I've been noticing how Marianne tends to express her opinions in absolute--always, never, no one, nobody, invariably, impossible etc. People who don't share her opinions don't have a difference of opinion--they are making a mistake. She, and people who think like her (or profess to think like her) is right and everyone else is wrong.
And yet, she can revise her own opinions at will. From Ch. 4, we had "Mama, the more I know of the world, the more am I convinced that I shall never see a man whom I can really love. I require so much!" In this section, we read in Ch. 10 "Marianne began now to perceive that the desperation which had seized her at sixteen and a half, of ever seeing a man who could satisfy her ideas of perfection, had been rash and unjustifiable."
In Ch. 5 we had "Dear, dear Norland!

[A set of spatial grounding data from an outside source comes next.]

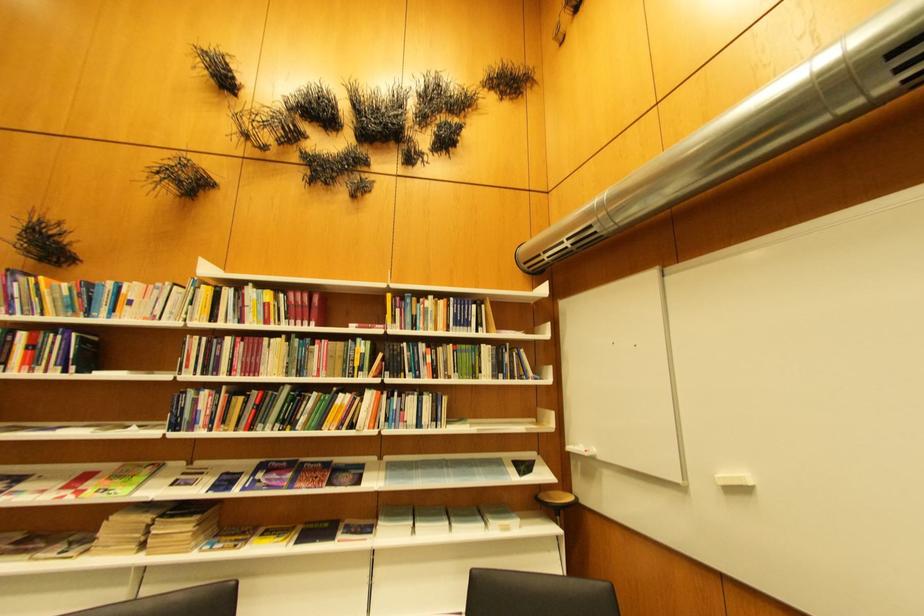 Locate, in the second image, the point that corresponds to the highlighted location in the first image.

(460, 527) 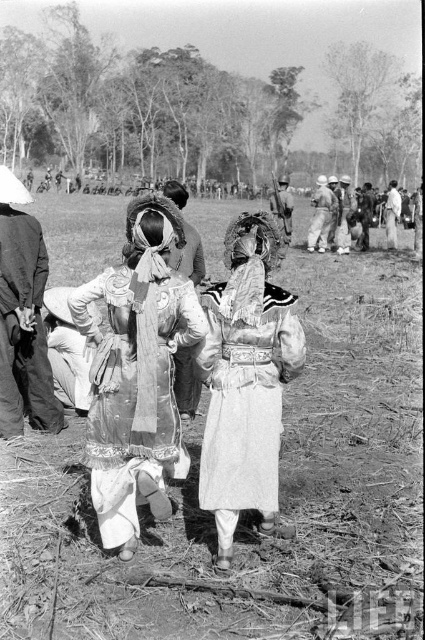 Is point (359, 291) positioned after point (212, 435)?

Yes, point (359, 291) is farther from viewer.

Which of these two, dirt field at center or white textured dress at center, stands shorter?

Standing shorter between the two is white textured dress at center.

Who is more forward, (153, 637) or (254, 328)?

Positioned in front is point (153, 637).

Find the location of a particular element. The image size is (425, 640). dirt field at center is located at coordinates (350, 440).

Looking at this image, between dirt field at center and embroidered silk dress at center, which one has more height?

With more height is dirt field at center.

Is point (240, 556) farther from camera compared to point (142, 380)?

Yes, it is.

Measure the distance between point (187, 632) and camera.

The distance of point (187, 632) from camera is 10.51 feet.

At what (x,y) coordinates should I click in order to perform the action: click on dirt field at center. Please return your answer as a coordinate pair (x, y). Looking at the image, I should click on (350, 440).

Between embroidered silk dress at center and white textured dress at center, which one is positioned higher?

embroidered silk dress at center is higher up.

Can you confirm if embroidered silk dress at center is smaller than white textured dress at center?

Actually, embroidered silk dress at center might be larger than white textured dress at center.

Find the location of a particular element. embroidered silk dress at center is located at coordinates (136, 371).

Where is `embroidered silk dress at center`? embroidered silk dress at center is located at coordinates (136, 371). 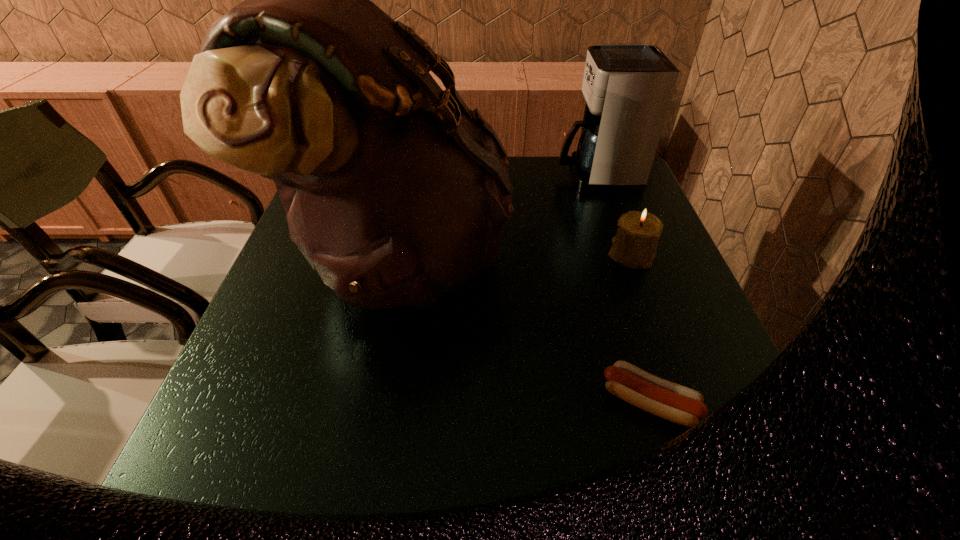 Find the location of a particular element. Image resolution: width=960 pixels, height=540 pixels. vacant space located 0.240m on the back of the candle_holder is located at coordinates (606, 186).

At what (x,y) coordinates should I click in order to perform the action: click on vacant space located on the back of the shortest object. Please return your answer as a coordinate pair (x, y). This screenshot has width=960, height=540. Looking at the image, I should click on (612, 279).

The image size is (960, 540). I want to click on satchel present at the far edge, so click(x=396, y=192).

Find the location of a particular element. This screenshot has width=960, height=540. coffee maker present at the far edge is located at coordinates (628, 87).

At what (x,y) coordinates should I click in order to perform the action: click on object that is at the left edge. Please return your answer as a coordinate pair (x, y). Looking at the image, I should click on (396, 192).

The height and width of the screenshot is (540, 960). Find the location of `coffee maker at the right edge`. coffee maker at the right edge is located at coordinates (628, 87).

Where is `candle_holder that is positioned at the right edge`? Image resolution: width=960 pixels, height=540 pixels. candle_holder that is positioned at the right edge is located at coordinates (634, 246).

When shall I cease to regret you? -- when learn to feel a home elsewhere?" But in Ch. 11 "the fond attachment to Norland which she brought with her from Sussex, was more likely to be softened than she had thought it possible before, by the charms which [Willoughby's] society bestowed on her present home. "
Sometimes the twists and turns she makes in her thinking in order to believe two contradictory things at the same time defy logic. Believing that second attachments are unpardonable and impossible while still having no ill opinion of her father for having a second marriage is a good example.
Elinor observes to Colonel Brandon that she hopes one day Marianne's opinions will be easier to define and to justify than they are now. However, Elinor also knows that expressing opposition to Marianne's opinions attaches Marianne more firmly to them than ever. Perhaps she has observed that, if left to her own devices, Marianne can find soften her former opinions or even find them 'rash and unjustifiable'.
I find that I alternate between exasperated with Marianne for this reason and also feeling concern for her or feel like warning her every time she expresses something in absolute terms.